La journée d’été s’épuise dans une langueur presque immobile, bleutée et pleine d’ennui. Bientôt viendra l’orage. Il a fait lourd toute l’après-midi, les corps ont gonflé ; partout, les gestes s’égarent, les têtes s’oublient. Le ciel est une nasse électrique prête à se décharger.
Quelque part une femme hurle « baisse le son on n’est pas sourd » en déposant une pile de vaisselle dans l’évier. Elle s’appelle Élisabeth Witz. La Marseillaisese répand dans le salon, la salle à manger, la cuisine. Il y a un match à la télévision.
Dès le réveil, les paupières à peine déprises de la nuit, son mari l’a annoncé : « Ce soir le match est décisif. » Hier aussi, il l’était, et après-demain il y en aura un autre qui le sera aussi, mais aujourd’hui c’est différent car tout se joue dans le match de ce soir, Éric Richard ne veut pas rater ça. Il a averti sa femme et ses trois filles : « Ce soir, c’est moi qui ai la télé. » D’habitude il ne prévient pas, mais cela ne l’empêche pas de l’avoir (sauf exceptions – rares, âprement négociées).
Éric Richard s’y connaît en télé, il sait ce qu’il faut regarder. Les femmes de son foyer ne cherchent pas à le contredire. Par lassitude, désintérêt, résignation – un peu tout cela à la fois – elles ne se battent pas. Elles savent : quoi qu’elles disent, l’homme est prioritaire pour la télé. Elles préfèrent faire autre chose, même si autre chose n’est rien. Parfois Éric propose à sa femme, à ses filles : « Tu peux regarder ça avec moi si tu veux. » Parfois, aussi, il impose : « Il faut absolument que tu viennes voir ça, c’est un chef d’œuvre. »

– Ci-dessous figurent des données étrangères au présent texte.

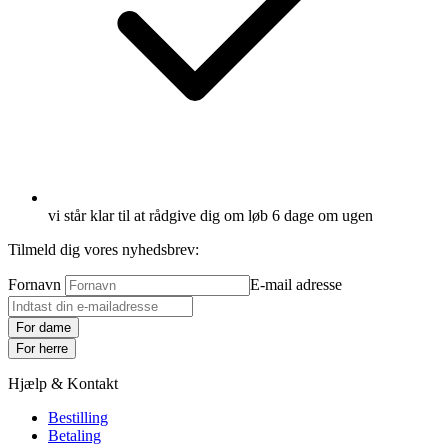
vi står klar til at rådgive dig om løb 6 dage om ugen
Tilmeld dig vores nyhedsbrev:
Fornavn
E-mail adresse
For dame
For herre
Hjælp & Kontakt
Bestilling
Betaling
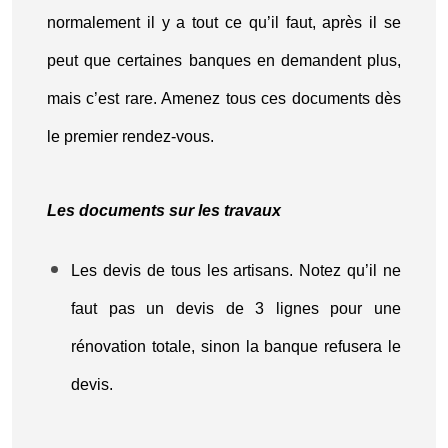
normalement il y a tout ce qu’il faut, après il se
peut que certaines banques en demandent plus,
mais c’est rare. Amenez tous ces documents dès
le premier rendez-vous.
Les documents sur les travaux
Les devis de tous les artisans. Notez qu’il ne
faut pas un devis de 3 lignes pour une
rénovation totale, sinon la banque refusera le
devis.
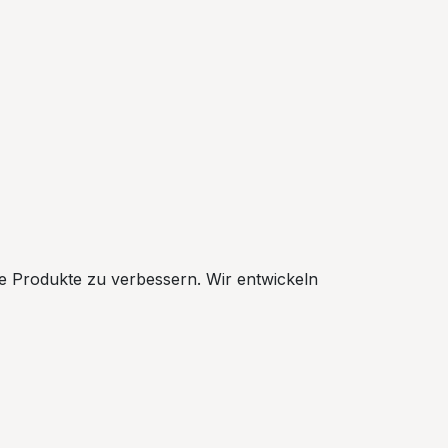
ive Produkte zu verbessern. Wir entwickeln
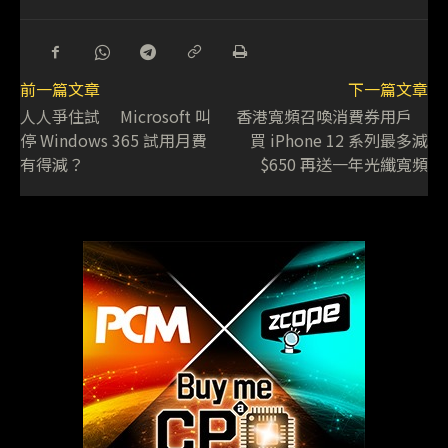
前一篇文章
下一篇文章
人人爭住試 Microsoft 叫
香港寬頻召喚消費券用戶
停 Windows 365 試用月費
買 iPhone 12 系列最多減
有得減？
$650 再送一年光纖寬頻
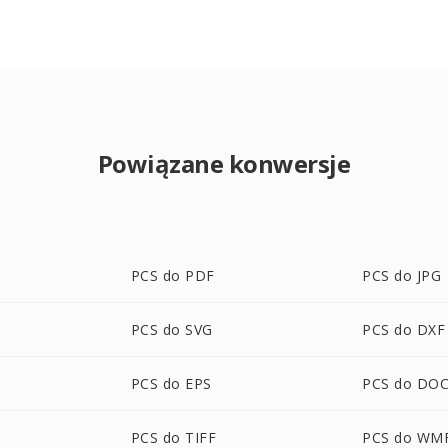
Powiązane konwersje
PCS do PDF
PCS do JPG
PCS do SVG
PCS do DXF
PCS do EPS
PCS do DO
PCS do TIFF
PCS do WM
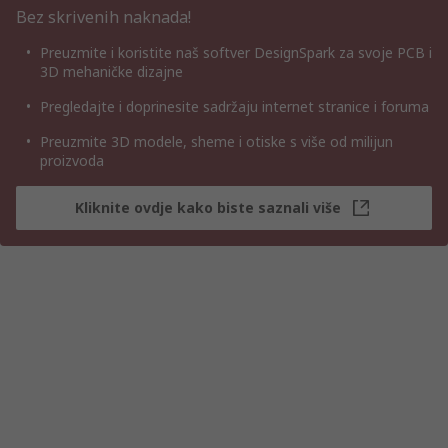
Bez skrivenih naknada!
Preuzmite i koristite naš softver DesignSpark za svoje PCB i
3D mehaničke dizajne
Pregledajte i doprinesite sadržaju internet stranice i foruma
Preuzmite 3D modele, sheme i otiske s više od milijun
proizvoda
Kliknite ovdje kako biste saznali više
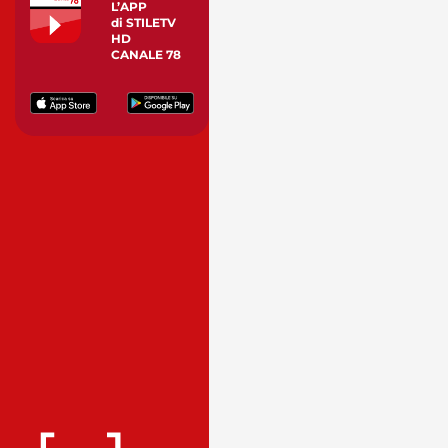
L’APP
di STILETV
HD
CANALE 78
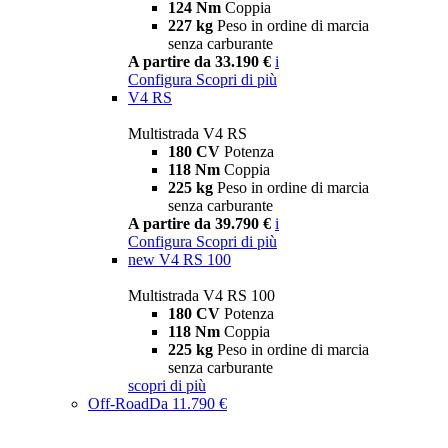
124 Nm
Coppia
227 kg
Peso in ordine di marcia
senza carburante
A partire da 33.190 €
i
Configura
Scopri di più
V4 RS
Multistrada V4 RS
180 CV
Potenza
118 Nm
Coppia
225 kg
Peso in ordine di marcia
senza carburante
A partire da 39.790 €
i
Configura
Scopri di più
new
V4 RS 100
Multistrada V4 RS 100
180 CV
Potenza
118 Nm
Coppia
225 kg
Peso in ordine di marcia
senza carburante
scopri di più
Off-Road
Da 11.790 €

Éric Richard autorise, contraint ou empêche. C’est l’homme. C’est le père.
Affalé sur le cuir noir élimé, les pieds sur la table basse où s’entassent pêle-mêle quelques numéros de La Vie, le voilà déjà tout entier tendu vers l’écran.
Éric Richard aime les footballeurs. Non seulement « ils se font des couilles en or », mais en plus ils en sont fiers. Généralement, quand on a des couilles en or, on les palpe discrètement sous la table ou sur le compte secret d’un paradis fiscal. Qui d’autre que les footballeurs assument leurs couilles en or devant les caméras ? Hein, qui d’autre ?
Chaque fois qu’Éric Richard va quelque part, il se demande : Y-a-t-il, par ici, une paire de couilles en or ? À force de passer son temps à chercher comment s’en faire, il finit par en voir partout.